Dans tous les cas, vous aurez besoin d'un vidage complet, mais le problème est que les logiciels malveillants pourraient même accrocher les fonctions responsables à l'intérieur du noyau et modifier ce qui est vidé. Il y a plusieurs choses à prendre en compte ici.

Vous pouvez le détecter si le malware a utilisé une méthode triviale pour accrocher en premier lieu. Supposons que l'adresse ait été remplacée par une adresse sur un trampoline ou à l'intérieur d'une autre image chargée (ou même à l'extérieur d'une seule dans un pool non paginé), alors vous pouvez la détecter facilement . Vous pouvez simplement énumérer tous les modules et tenter de trouver celui à l'intérieur duquel pointe l'adresse de l'intérieur du SSDT. Dans le cas d'un trampoline, vous devrez démonter les instructions pour voir où il saute / appelle. Il existe de nombreuses bibliothèques à cet effet, telles que udis86 .

Cependant, si un malware est sournois, il pourrait utiliser les lacunes naturelles à l'intérieur d'un exécutable (tel que le noyau) lorsqu'il est chargé en mémoire. Comme vous le savez probablement, la façon dont un fichier PE (tel que ntoskrnl.exe et ses amis) est représentée différemment sur le disque et en mémoire. Le format de fichier sur disque est plus concis. Chargées en mémoire, les sections sont alignées d'une manière particulière décrite dans l'en-tête PE. De cette manière, des espaces existeront probablement entre la taille réelle d'une section (extrémité) et la taille de section correctement alignée ("rembourrage"). Cela laisse place à cacher quelque chose comme un trampoline ou même plus de code shell qu'un simple trampoline. Ainsi, une vérification naïve comme celle ci-dessus - c'est-à-dire énumérer les modules et vérifier si les fonctions SSDT pointent à l'intérieur de l'image du noyau - ne fonctionnera pas. Il serait contourné par des logiciels malveillants suffisamment sophistiqués pour faire ce que je viens de décrire.

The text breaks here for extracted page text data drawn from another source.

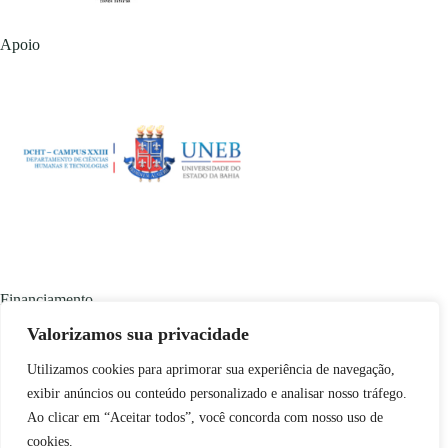
Apoio
Financiamento
Valorizamos sua privacidade
Utilizamos cookies para aprimorar sua experiência de navegação,
exibir anúncios ou conteúdo personalizado e analisar nosso tráfego.
Ao clicar em “Aceitar todos”, você concorda com nosso uso de
cookies.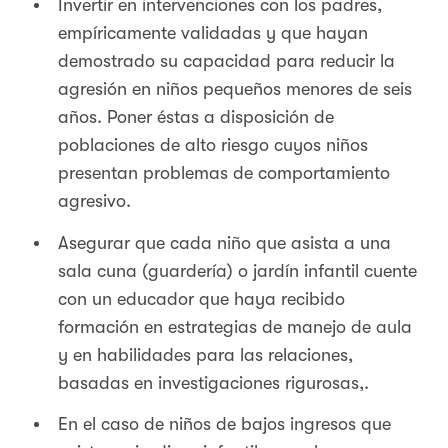
Invertir en intervenciones con los padres,
empíricamente validadas y que hayan
demostrado su capacidad para reducir la
agresión en niños pequeños menores de seis
años. Poner éstas a disposición de
poblaciones de alto riesgo cuyos niños
presentan problemas de comportamiento
agresivo.
Asegurar que cada niño que asista a una
sala cuna (guardería) o jardín infantil cuente
con un educador que haya recibido
formación en estrategias de manejo de aula
y en habilidades para las relaciones,
basadas en investigaciones rigurosas,.
En el caso de niños de bajos ingresos que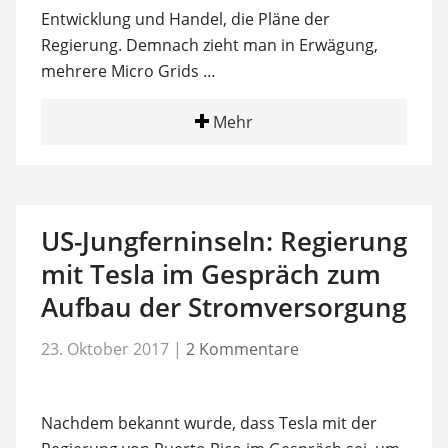
Entwicklung und Handel, die Pläne der
Regierung. Demnach zieht man in Erwägung,
mehrere Micro Grids …
Mehr
US-Jungferninseln: Regierung
mit Tesla im Gespräch zum
Aufbau der Stromversorgung
23. Oktober 2017
|
2 Kommentare
Nachdem bekannt wurde, dass Tesla mit der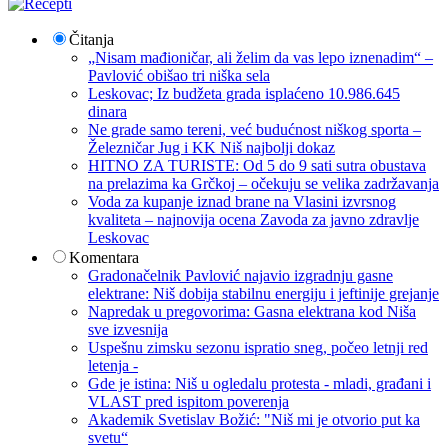
Čitanja
„Nisam mađioničar, ali želim da vas lepo iznenadim“ –
Pavlović obišao tri niška sela
Leskovac; Iz budžeta grada isplaćeno 10.986.645
dinara
Ne grade samo tereni, već budućnost niškog sporta –
Železničar Jug i KK Niš najbolji dokaz
HITNO ZA TURISTE: Od 5 do 9 sati sutra obustava
na prelazima ka Grčkoj – očekuju se velika zadržavanja
Voda za kupanje iznad brane na Vlasini izvrsnog
kvaliteta – najnovija ocena Zavoda za javno zdravlje
Leskovac
Komentara
Gradonačelnik Pavlović najavio izgradnju gasne
elektrane: Niš dobija stabilnu energiju i jeftinije grejanje
Napredak u pregovorima: Gasna elektrana kod Niša
sve izvesnija
Uspešnu zimsku sezonu ispratio sneg, počeo letnji red
letenja -
Gde je istina: Niš u ogledalu protesta - mladi, građani i
VLAST pred ispitom poverenja
Akademik Svetislav Božić: "Niš mi je otvorio put ka
svetu“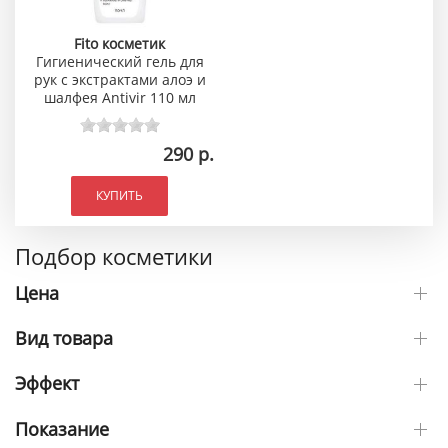
Fito косметик
Гигиенический гель для
рук с экстрактами алоэ и
шалфея Antivir 110 мл
290 р.
КУПИТЬ
Подбор косметики
Цена
Вид товара
Эффект
Показание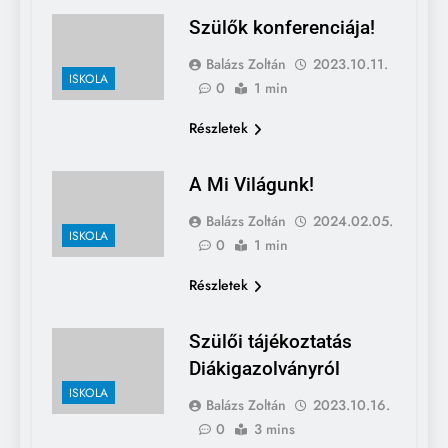
Szülők konferenciája!
Balázs Zoltán
2023.10.11.
ISKOLA
0
1 min
Részletek
A Mi Világunk!
Balázs Zoltán
2024.02.05.
ISKOLA
0
1 min
Részletek
Szülői tájékoztatás
Diákigazolványról
ISKOLA
Balázs Zoltán
2023.10.16.
0
3 mins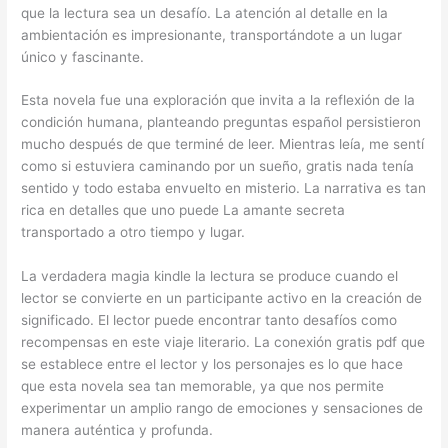
que la lectura sea un desafío. La atención al detalle en la
ambientación es impresionante, transportándote a un lugar
único y fascinante.
Esta novela fue una exploración que invita a la reflexión de la
condición humana, planteando preguntas español persistieron
mucho después de que terminé de leer. Mientras leía, me sentí
como si estuviera caminando por un sueño, gratis nada tenía
sentido y todo estaba envuelto en misterio. La narrativa es tan
rica en detalles que uno puede La amante secreta
transportado a otro tiempo y lugar.
La verdadera magia kindle la lectura se produce cuando el
lector se convierte en un participante activo en la creación de
significado. El lector puede encontrar tanto desafíos como
recompensas en este viaje literario. La conexión gratis pdf que
se establece entre el lector y los personajes es lo que hace
que esta novela sea tan memorable, ya que nos permite
experimentar un amplio rango de emociones y sensaciones de
manera auténtica y profunda.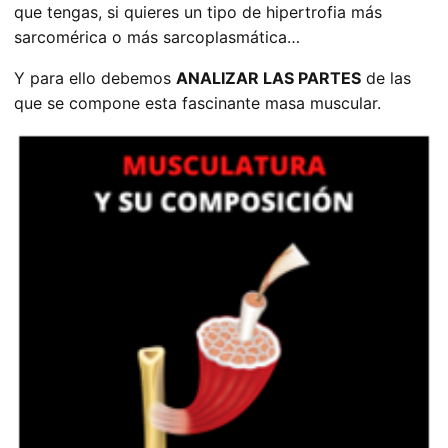
que tengas, si quieres un tipo de hipertrofia más
sarcomérica o más sarcoplasmática…
Y para ello debemos
ANALIZAR LAS PARTES
de las
que se compone esta fascinante masa muscular.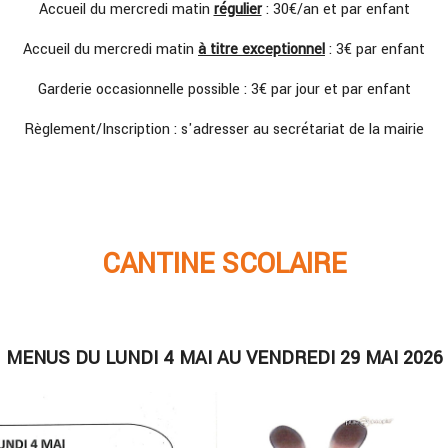
Accueil du mercredi matin
régulier
: 30€/an et par enfant
Accueil du mercredi matin
à titre exceptionnel
: 3€ par enfant
Garderie occasionnelle possible : 3€ par jour et par enfant
Règlement/Inscription : s'adresser au secrétariat de la mairie
CANTINE SCOLAIRE
MENUS DU LUNDI 4 MAI AU VENDREDI 29 MAI 2026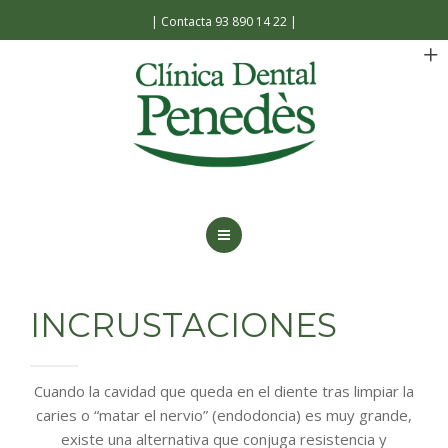
Español
Català
|
Contacta 93 890 14 22
|
INICIO
LA CLÍNICA
INCRUSTACIONES
TRATAMIENTOS
Cuando la cavidad que queda en el diente tras limpiar la
FACILIDADES
caries o “matar el nervio” (endodoncia) es muy grande,
existe una alternativa que conjuga resistencia y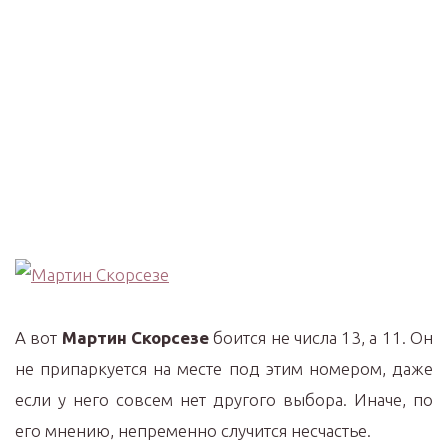
А вот
Мартин Скорсезе
боится не числа 13, а 11. Он
не припаркуется на месте под этим номером, даже
если у него совсем нет другого выбора. Иначе, по
его мнению, непременно случится несчастье.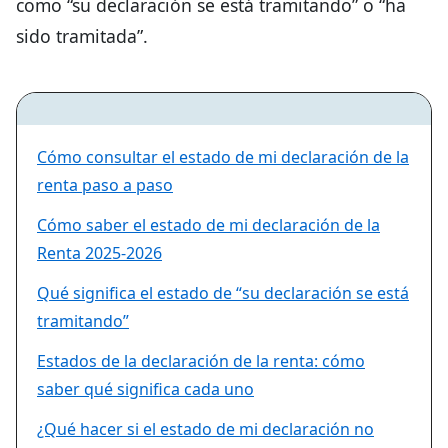
como “su declaración se está tramitando” o “ha
sido tramitada”.
Cómo consultar el estado de mi declaración de la
renta paso a paso
Cómo saber el estado de mi declaración de la
Renta 2025-2026
Qué significa el estado de “su declaración se está
tramitando”
Estados de la declaración de la renta: cómo
saber qué significa cada uno
¿Qué hacer si el estado de mi declaración no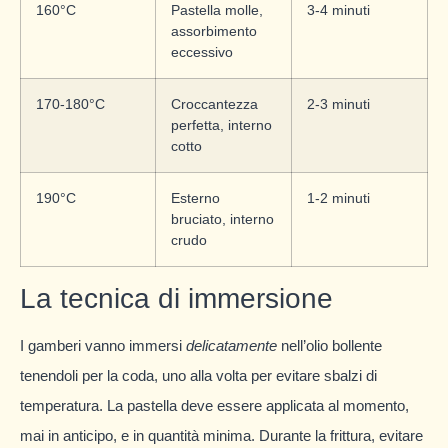
160°C
Pastella molle,
3-4 minuti
assorbimento
eccessivo
170-180°C
Croccantezza
2-3 minuti
perfetta, interno
cotto
190°C
Esterno
1-2 minuti
bruciato, interno
crudo
La tecnica di immersione
I gamberi vanno immersi
delicatamente
nell’olio bollente
tenendoli per la coda, uno alla volta per evitare sbalzi di
temperatura. La pastella deve essere applicata al momento,
mai in anticipo, e in quantità minima. Durante la frittura, evitare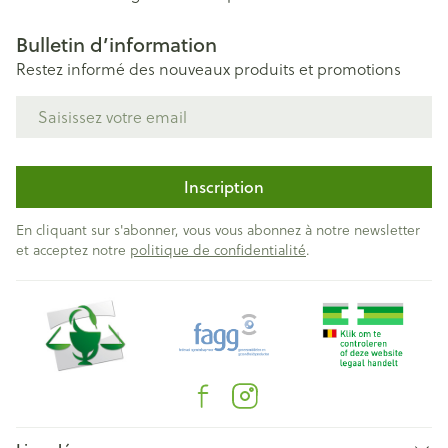
Bulletin d’information
Restez informé des nouveaux produits et promotions
Adresse mail
Inscription
En cliquant sur s'abonner, vous vous abonnez à notre newsletter
et acceptez notre
politique de confidentialité
.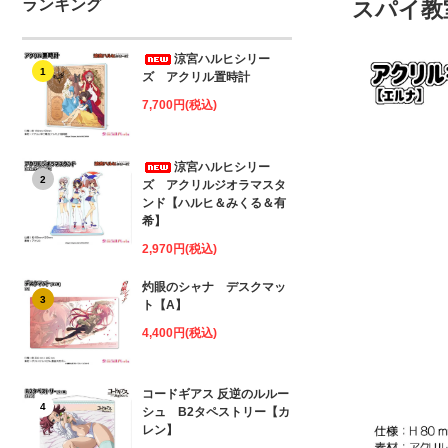
ランキング
スパイ教
涼宮ハルヒシリー
1
ズ アクリル置時計
7,700円(税込)
涼宮ハルヒシリー
2
ズ アクリルジオラマスタ
ンド【ハルヒ＆みくる＆有
希】
2,970円(税込)
灼眼のシャナ デスクマッ
3
ト【A】
4,400円(税込)
コードギアス 反逆のルルー
4
シュ B2タペストリー【カ
レン】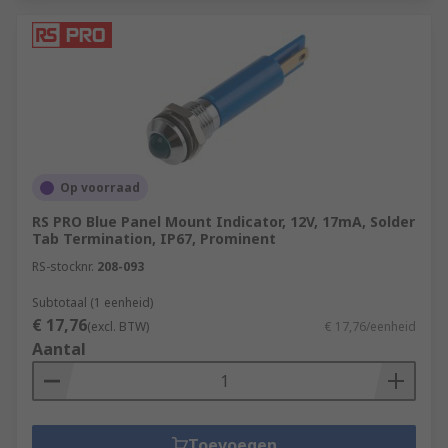
Op voorraad
RS PRO Blue Panel Mount Indicator, 12V, 17mA, Solder
Tab Termination, IP67, Prominent
RS-stocknr.
208-093
Subtotaal (1 eenheid)
€ 17,76
(excl. BTW)
€ 17,76/eenheid
Aantal
Toevoegen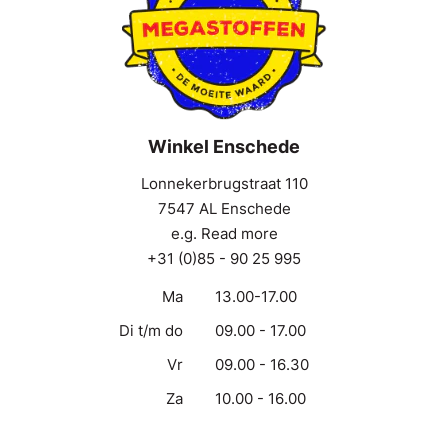
Winkel Enschede
Lonnekerbrugstraat 110
7547 AL Enschede
e.g. Read more
+31 (0)85 - 90 25 995
Ma
13.00-17.00
Di t/m do
09.00 - 17.00
Vr
09.00 - 16.30
Za
10.00 - 16.00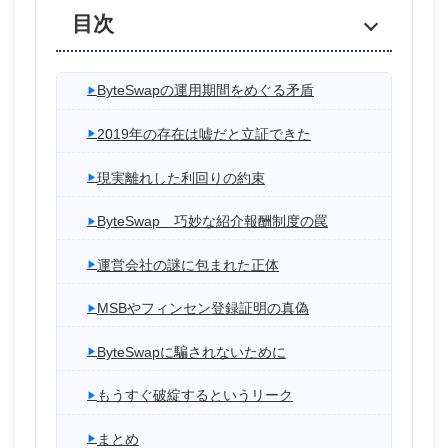
目次
ByteSwapの運用期間をめぐる矛盾
2019年の存在は嘘だと立証できた
現実離れした利回りの約束
ByteSwap 巧妙な紹介報酬制度の罠
運営会社の謎に包まれた正体
MSBやフィンセン登録証明の真偽
ByteSwapに騙されないために
もうすぐ破綻するというリーク
まとめ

Comme vous pouvez l'imaginer, cela signifie que les choses - comme tout ce qui concerne les logiciels malveillants / anti-malware - deviennent rapidement une course aux armements. Ce que je suggérerais fortement, c'est que vous attachez un débogueur de noyau ( WinDbg via Firewire vient à l'esprit) et gardez la machine infectée (ou prétendument infectée) dans les limbes pendant que vous enquêtez. Pendant que vous êtes connecté et que vous êtes entré par effraction dans le débogueur, le débogueur ne peut rien faire. Cela peut être utilisé pour déboguer un système en direct et - en supposant que le malware ne soit pas assez sournois pour manipuler également kdcom - pour obtenir des métriques précieuses - il peut également être utilisé pour créer un crashdump directement (voir l'aide de WinDbg ). Si vous avez des preuves concluantes qu'une machine est infectée, en raison des symptômes qu'elle présente, il y a de fortes chances que le logiciel malveillant ne soit pas trop sophistiqué et que vous n'aurez pas à vous soucier du cas particulier que j'ai décrit. Cependant, gardez à l'esprit que ce cas particulier ne peut être considéré que un parmi les nombreux cas imaginables utilisés pour se cacher. Bref, il n'y a pas de moyen absolument fiable de faire ce que vous voulez.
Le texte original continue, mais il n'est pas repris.